/MAZeroingWeakRef

Zeroing weak references for retain/release Objective-C

Primary LanguageObjective-COtherNOASSERTION

MAZeroingWeakRef - by Mike Ash - mike@mikeash.com

Introduction

MAZeroingWeakRef is a library for using zeroing weak references in retain/release Cocoa and Cocoa Touch code. These are references which do not keep an object alive, and which automatically become nil once the object is destroyed.

MAZeroingWeakRef does not work under Cocoa garbage collection. The built-in __weak specifier exists for that, although it is used somewhat differently.

The API is simple and mostly self-explanatory from the header file. Note that cleanup blocks are only needed for advanced uses when you need to take more action than simply zeroing the reference when the target object is destroyed. Be sure to heed the warning in the header about not doing too much work in the cleanup block.

In order to allow weak references to CoreFoundation bridged objects, a fair amount of crazy hacking of private APIs had to be done.

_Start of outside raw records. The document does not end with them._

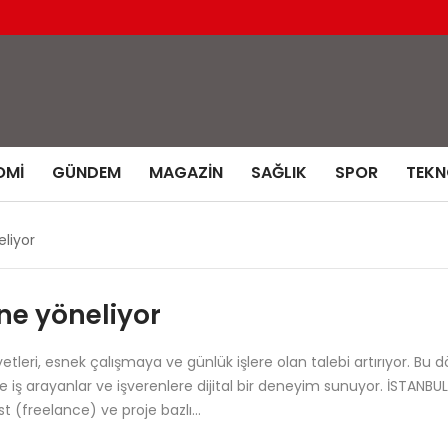
OMI
GÜNDEM
MAGAZIN
SAĞLIK
SPOR
TEKN
liyor
ne yöneliyor
etleri, esnek çalışmaya ve günlük işlere olan talebi artırıyor. B
le iş arayanlar ve işverenlere dijital bir deneyim sunuyor. İSTANBUL
st (freelance) ve proje bazlı…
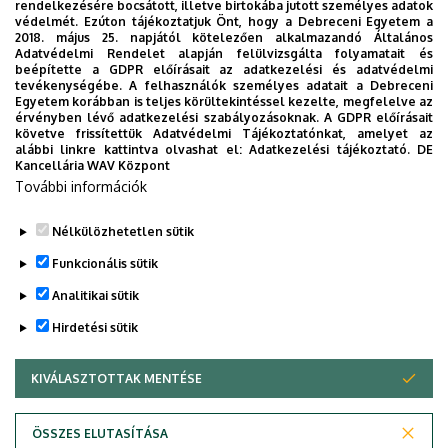
rendelkezésére bocsátott, illetve birtokába jutott személyes adatok
védelmét. Ezúton tájékoztatjuk Önt, hogy a Debreceni Egyetem a
2018. május 25. napjától kötelezően alkalmazandó Általános
JELENLEGI PROJEKTEK
Adatvédelmi Rendelet alapján felülvizsgálta folyamatait és
beépítette a GDPR előírásait az adatkezelési és adatvédelmi
tevékenységébe. A felhasználók személyes adatait a Debreceni
ELÉRHETŐSÉGEK
Egyetem korábban is teljes körültekintéssel kezelte, megfelelve az
érvényben lévő adatkezelési szabályozásoknak. A GDPR előírásait
követve frissítettük Adatvédelmi Tájékoztatónkat, amelyet az
alábbi linkre kattintva olvashat el:
Adatkezelési tájékoztató.
DE
2017.07.01-2022.06.30 -
Divergáló evidencia
Kancellária WAV Központ
az elméleti nyelvészetben (MTA-DE-SzTE
További információk
Elméleti Nyelvészeti Kutatócsoport)
Nélkülözhetetlen sütik
Legutóbbi frissítés:
2022. 10. 12. 11:12
Funkcionális sütik
Analitikai sütik
Hirdetési sütik
KIVÁLASZTOTTAK MENTÉSE
WITHDRAW CONSENT
Adatvédelem
Adatvédelem
ÖSSZES ELUTASÍTÁSA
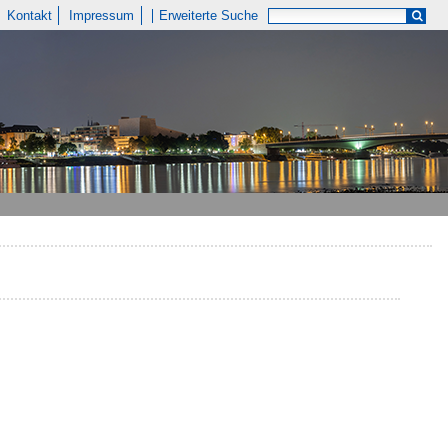
Kontakt
Impressum
Erweiterte Suche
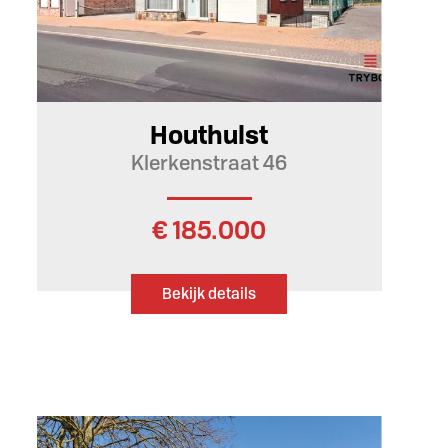
Ja
Houthulst
Klerkenstraat 46
€ 185.000
Bekijk details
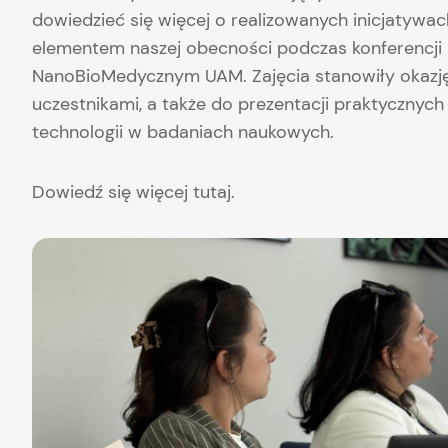
dowiedzieć się więcej o realizowanych inicjaty
elementem naszej obecności podczas konferencji
NanoBioMedycznym UAM. Zajęcia stanowiły okazję 
uczestnikami, a także do prezentacji praktyczny
technologii w badaniach naukowych.
Dowiedź się więcej
tutaj
.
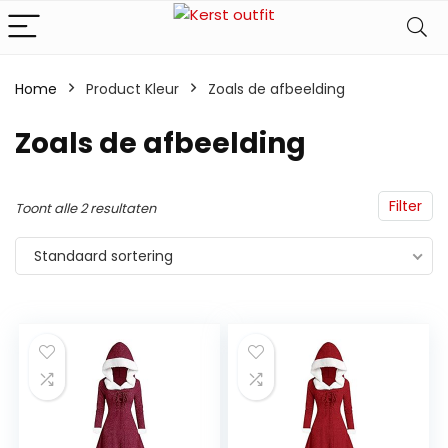
Home
Product Kleur
‎Zoals de afbeelding
‎Zoals de afbeelding
Filter
Toont alle 2 resultaten
Standaard sortering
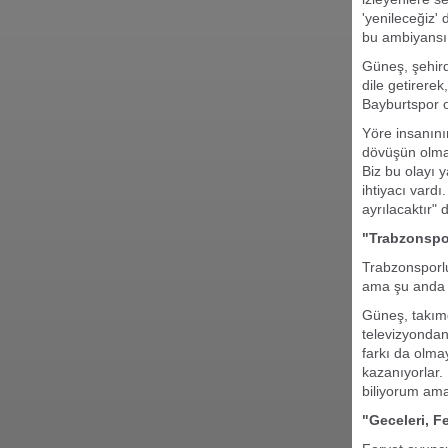
'yenileceğiz'
bu ambiyansı 
Güneş, şehird
dile getirere
Bayburtspor 
Yöre insanını
dövüşün olmad
Biz bu olayı 
ihtiyacı vard
ayrılacaktır" 
"Trabzonspo
Trabzonsporlu
ama şu anda B
Güneş, takımd
televizyondan
farkı da olm
kazanıyorlar.
biliyorum ama 
"Geceleri, 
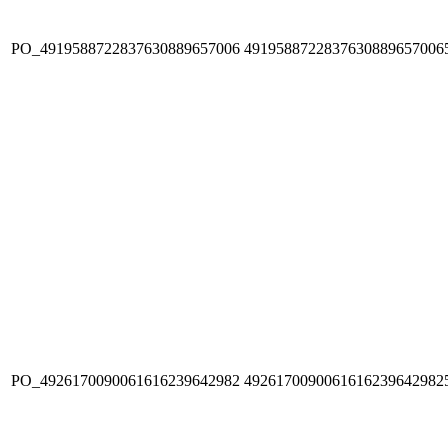
PO_4919588722837630889657006
4919588722837630889657006
PO_4926170090061616239642982
4926170090061616239642982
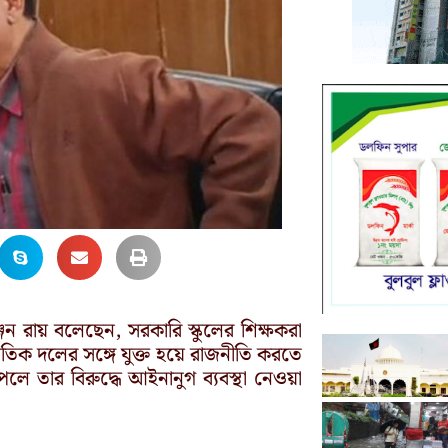
্জন রায় বলেছেন, সরকারি স্কুলের শিক্ষকরা
িক দলের সঙ্গে যুক্ত হয়ে রাজনীতি করতে
লে তার বিরুদ্ধে আইনানুগ ব্যবস্থা নেওয়া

For people who don't like that sort of thing, or who are worried about rejection when building for iOS, this crazy hacking can be reduced or disabled altogether. Look at the COREFOUNDATION_HACK_LEVEL macro in MAZeroingWeakRef.m, and the comment above it which explains what the different levels do.

A similar KVO_HACK_LEVEL macro is also available.

App Store

For iOS work, or Mac App Store work, you will probably want to set both COREFOUNDATION_HACK_LEVEL and KVO_HACK_LEVEL to 0. In this mode, MAZeroingWeakRef uses no private APIs.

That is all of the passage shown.